Using AI & Virtual Patients to Make Clinical Trials Safe, Affordable, and Scalable with François-Henri Boissel CEO of Novadiscovery

 

 

One of the primary issue plaguing R&D for new drugs is the experimental discovery (trial & error) process. Success rate is very low and capital intensive and takes a long time to market.

NOVA’s mission is to instill an engineering mindset into drug R&D (model, simulate, predict) to help companies design more targeted trials. Imagine having 78,000 trial patients in a phase II clinical trial compared to the usual 150 patient trials. Using AI and mechanistic modeling is becoming a trend. In fact, the model-informed drug development pilot program by the FDA is one of the most successful trials by the FDA. 
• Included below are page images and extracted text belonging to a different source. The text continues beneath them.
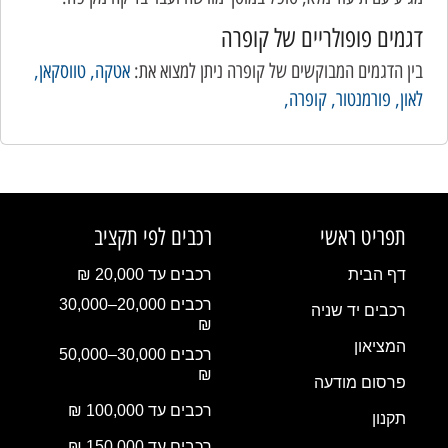
דגמים פופולריים של קופרה
בין הדגמים המבוקשים של קופרה ניתן למצוא את:
אטקה,
טווסקאן,
לאון,
פורמנטור,
קופרה,
תפריט ראשי
רכבים לפי תקציב
דף הבית
רכבים עד 20,000 ₪
רכבים 20,000–30,000
רכבים יד שניה
₪
המציאון
רכבים 30,000–50,000
₪
פרסום מודעה
רכבים עד 100,000 ₪
תקנון
רכבים עד 150,000 ₪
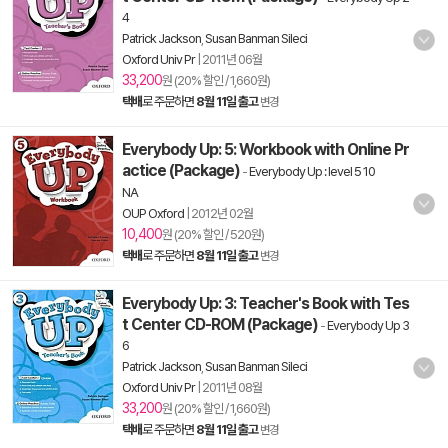
4
Patrick Jackson
,
Susan Banman Sileci
Oxford Univ Pr
|
2011년 06월
33,200
원 (20% 할인 / 1,660원)
택배
로 주문하면
8월 11일 출고
변경
Everybody Up: 5: Workbook with Online Pr
actice (Package)
-
Everybody Up : level 5 10
NA
OUP Oxford
|
2012년 02월
10,400
원 (20% 할인 / 520원)
택배
로 주문하면
8월 11일 출고
변경
Everybody Up: 3: Teacher's Book with Tes
t Center CD-ROM (Package)
-
Everybody Up 3
6
Patrick Jackson
,
Susan Banman Sileci
Oxford Univ Pr
|
2011년 08월
33,200
원 (20% 할인 / 1,660원)
택배
로 주문하면
8월 11일 출고
변경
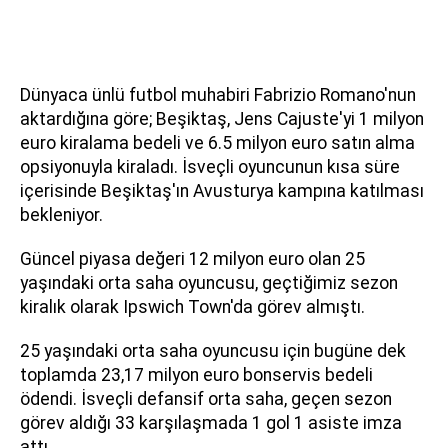
Dünyaca ünlü futbol muhabiri Fabrizio Romano'nun
aktardığına göre; Beşiktaş, Jens Cajuste'yi 1 milyon
euro kiralama bedeli ve 6.5 milyon euro satın alma
opsiyonuyla kiraladı. İsveçli oyuncunun kısa süre
içerisinde Beşiktaş'ın Avusturya kampına katılması
bekleniyor.
Güncel piyasa değeri 12 milyon euro olan 25
yaşındaki orta saha oyuncusu, geçtiğimiz sezon
kiralık olarak Ipswich Town'da görev almıştı.
25 yaşındaki orta saha oyuncusu için bugüne dek
toplamda 23,17 milyon euro bonservis bedeli
ödendi. İsveçli defansif orta saha, geçen sezon
görev aldığı 33 karşılaşmada 1 gol 1 asiste imza
attı.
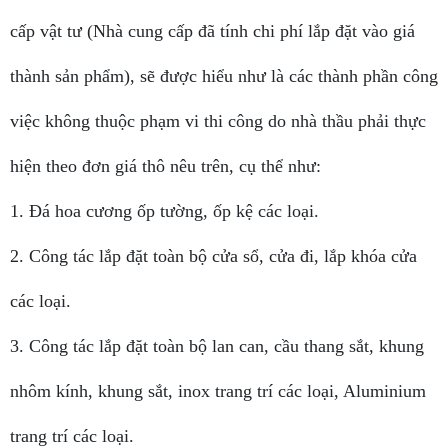
cấp vật tư (Nhà cung cấp đã tính chi phí lắp đặt vào giá
thành sản phẩm), sẽ được hiểu như là các thành phần công
việc không thuộc phạm vi thi công do nhà thầu phải thực
hiện theo đơn giá thô nêu trên, cụ thể như:
1. Đá hoa cương ốp tường, ốp kệ các loại.
2. Công tác lắp đặt toàn bộ cửa sổ, cửa đi, lắp khóa cửa
các loại.
3. Công tác lắp đặt toàn bộ lan can, cầu thang sắt, khung
nhôm kính, khung sắt, inox trang trí các loại, Aluminium
trang trí các loại.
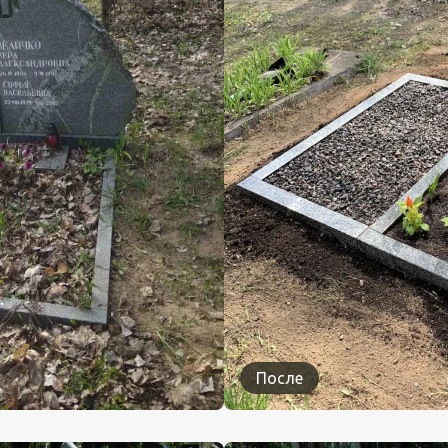
После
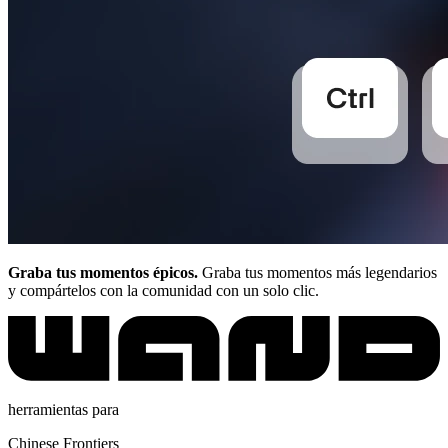
Graba tus momentos épicos.
Graba tus momentos más legendarios
y compártelos con la comunidad con un solo clic.
herramientas para
Chinese Frontiers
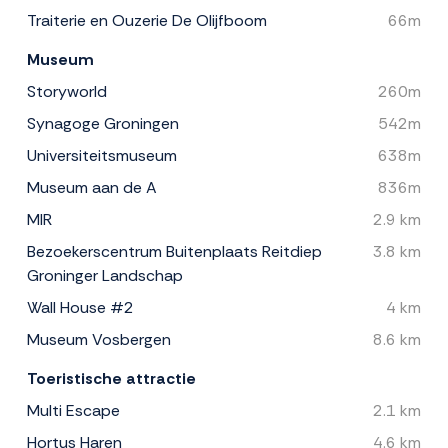
Traiterie en Ouzerie De Olijfboom
66m
Museum
Storyworld
260m
Synagoge Groningen
542m
Universiteitsmuseum
638m
Museum aan de A
836m
MIR
2.9 km
Bezoekerscentrum Buitenplaats Reitdiep
3.8 km
Groninger Landschap
Wall House #2
4 km
Museum Vosbergen
8.6 km
Toeristische attractie
Multi Escape
2.1 km
Hortus Haren
4.6 km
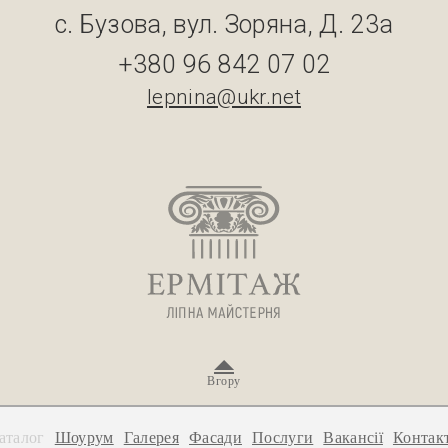
с. Бузова, вул. Зоряна, Д. 23а
+380 96 842 07 02
lepnina@ukr.net
Вгору
аталог
Шоурум
Галерея
Фасади
Послуги
Вакансії
Контак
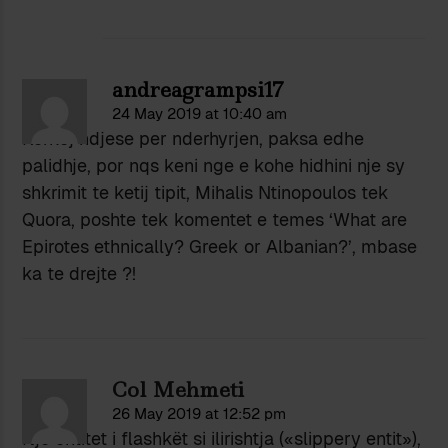
andreagrampsi17
24 May 2019 at 10:40 am
Kerkoj ndjese per nderhyrjen, paksa edhe
palidhje, por nqs keni nge e kohe hidhini nje sy
shkrimit te ketij tipit, Mihalis Ntinopoulos tek
Quora, poshte tek komentet e temes ‘What are
Epirotes ethnically? Greek or Albanian?’, mbase
ka te drejte ?!
Col Mehmeti
26 May 2019 at 12:52 pm
Një entitet i flashkët si ilirishtja («slippery entit»),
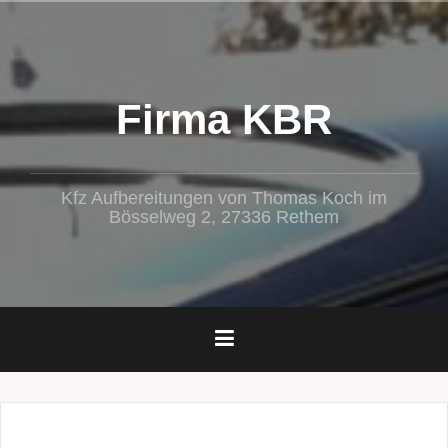
Zum
Inhalt
springen
Firma KBR
Kfz Aufbereitungen von Thomas Koch im
Bösselweg 2, 27336 Rethem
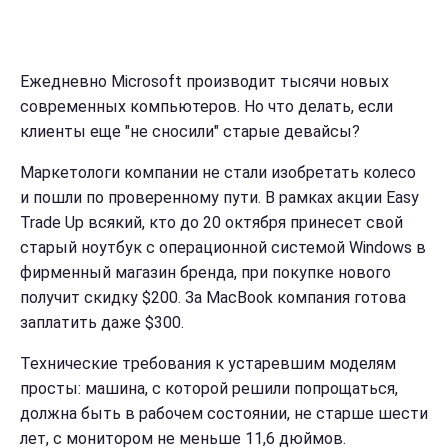
Ежедневно Microsoft производит тысячи новых
современных компьютеров. Но что делать, если
клиенты
еще "не сносили"
старые девайсы?
Маркетологи компании не стали изобретать колесо
и пошли по проверенному пути. В рамках акции Easy
Trade Up всякий, кто
до 20 октября
принесет свой
старый ноутбук с операционной системой Windows в
фирменный магазин бренда, при покупке нового
получит скидку $
200. За MacBook компания готова
заплатить даже $300.
Технические требования к устаревшим моделям
просты: машина, с которой решили попрощаться,
должна быть в рабочем состоянии, не старше шести
лет, с монитором не меньше 11,6 дюймов.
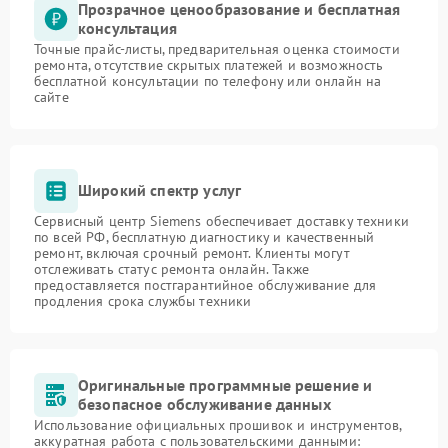
Прозрачное ценообразование и бесплатная
консультация
Точные прайс-листы, предварительная оценка стоимости
ремонта, отсутствие скрытых платежей и возможность
бесплатной консультации по телефону или онлайн на
сайте
Широкий спектр услуг
Сервисный центр Siemens обеспечивает доставку техники
по всей РФ, бесплатную диагностику и качественный
ремонт, включая срочный ремонт. Клиенты могут
отслеживать статус ремонта онлайн. Также
предоставляется постгарантийное обслуживание для
продления срока службы техники
Оригинальные программные решение и
безопасное обслуживание данных
Использование официальных прошивок и инструментов,
аккуратная работа с пользовательскими данными:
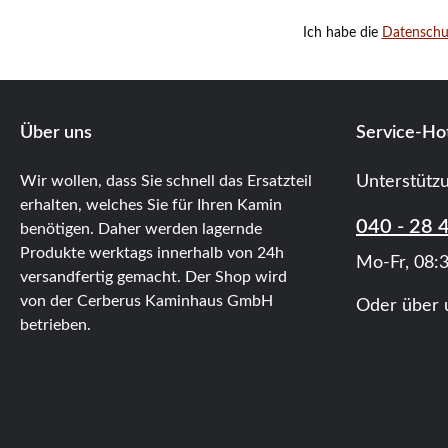
Ich habe die
Datensch
Über uns
Service-Hot
Wir wollen, dass Sie schnell das Ersatzteil
Unterstütz
erhalten, welches Sie für Ihren Kamin
040 - 28 
benötigen. Daher werden lagernde
Produkte werktags innerhalb von 24h
Mo-Fr, 08:3
versandfertig gemacht. Der Shop wird
von der Cerberus Kaminhaus GmbH
Oder über 
betrieben.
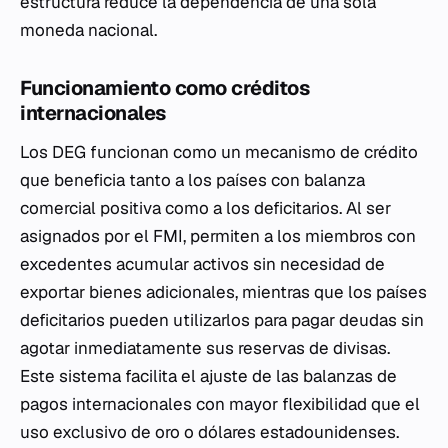
estructura reduce la dependencia de una sola
moneda nacional.
Funcionamiento como créditos
internacionales
Los DEG funcionan como un mecanismo de crédito
que beneficia tanto a los países con balanza
comercial positiva como a los deficitarios. Al ser
asignados por el FMI, permiten a los miembros con
excedentes acumular activos sin necesidad de
exportar bienes adicionales, mientras que los países
deficitarios pueden utilizarlos para pagar deudas sin
agotar inmediatamente sus reservas de divisas.
Este sistema facilita el ajuste de las balanzas de
pagos internacionales con mayor flexibilidad que el
uso exclusivo de oro o dólares estadounidenses.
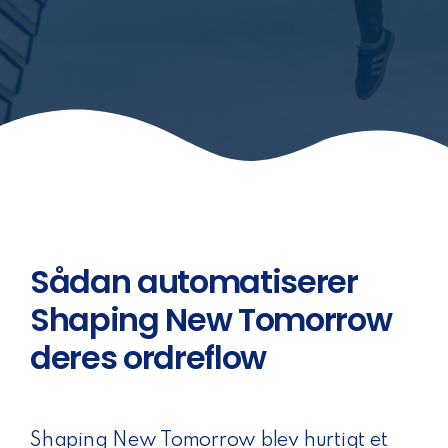
Sådan automatiserer
Shaping New Tomorrow
deres ordreflow
Shaping New Tomorrow blev hurtigt et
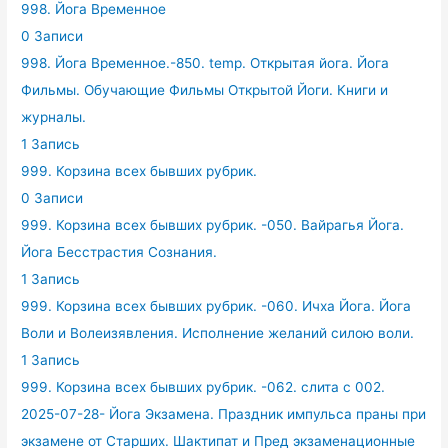
998. Йога Временное
0 Записи
998. Йога Временное.-850. temp. Открытая йога. Йога
Фильмы. Обучающие Фильмы Открытой Йоги. Книги и
журналы.
1 Запись
999. Корзина всех бывших рубрик.
0 Записи
999. Корзина всех бывших рубрик. -050. Вайрагья Йога.
Йога Бесстрастия Сознания.
1 Запись
999. Корзина всех бывших рубрик. -060. Ичха Йога. Йога
Воли и Волеизявления. Исполнение желаний силою воли.
1 Запись
999. Корзина всех бывших рубрик. -062. слита с 002.
2025-07-28- Йога Экзамена. Праздник импульса праны при
экзамене от Старших. Шактипат и Пред экзаменационные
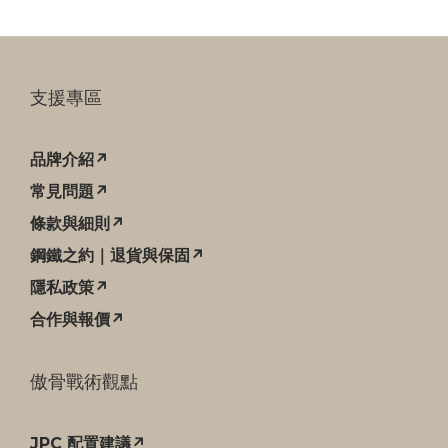
支援專區
品牌介紹↗
常見問題↗
條款與細則↗
鋼鐵之約｜退貨與保固↗
隱私政策↗
合作與報價↗
傲骨戰術觀點
JPC 配置建議↗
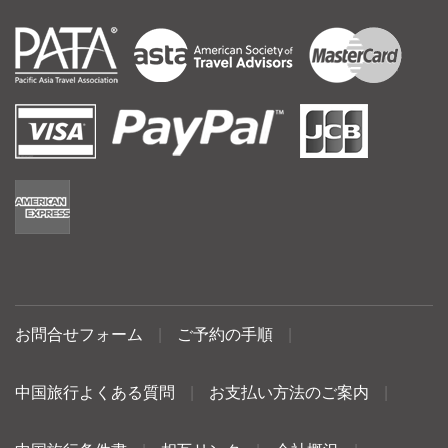
お問合せフォーム
|
ご予約の手順
|
中国旅行よくある質問
|
お支払い方法のご案内
|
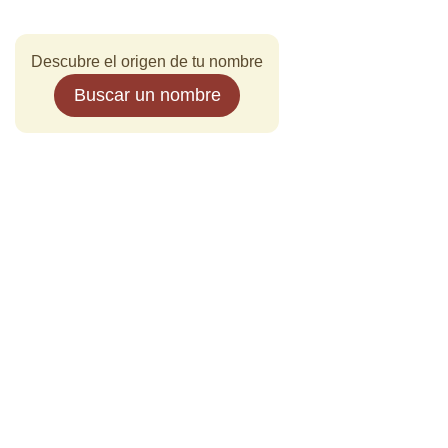
Descubre el origen de tu nombre
Buscar un nombre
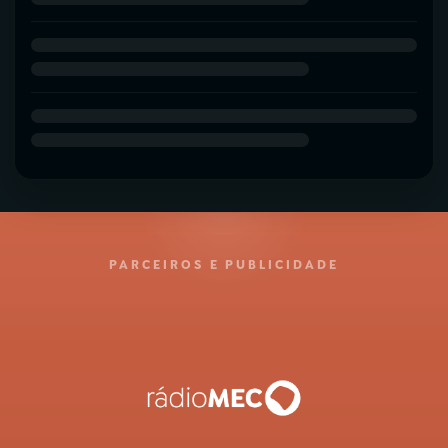
PARCEIROS E PUBLICIDADE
Today's guest François-Henri has been the CEO of Novadiscovery (NOVA) since its founding in 2010.  NOVA is a leading health tech company which has developed a hybrid approach combining mechanistic models & artificial intelligence to de-risk research programs and optimize clinical development. Essentially simulating clinical trials with virtual patients - called in silico, which has really taken off in the last few years. 

About François-Henri Boissel:
François-Henri holds an MSc in Management from ESSEC Business School. Prior to founding NOVA, he spent four years with investment bank Lehman Brothers in London and Tokyo where he has developed an expertise in financial engineering, deal structuring & execution. François-Henri has participated in securitization deals across a wide range of assets representing total completed financings in excess of $500 million USD in Europe and Asia.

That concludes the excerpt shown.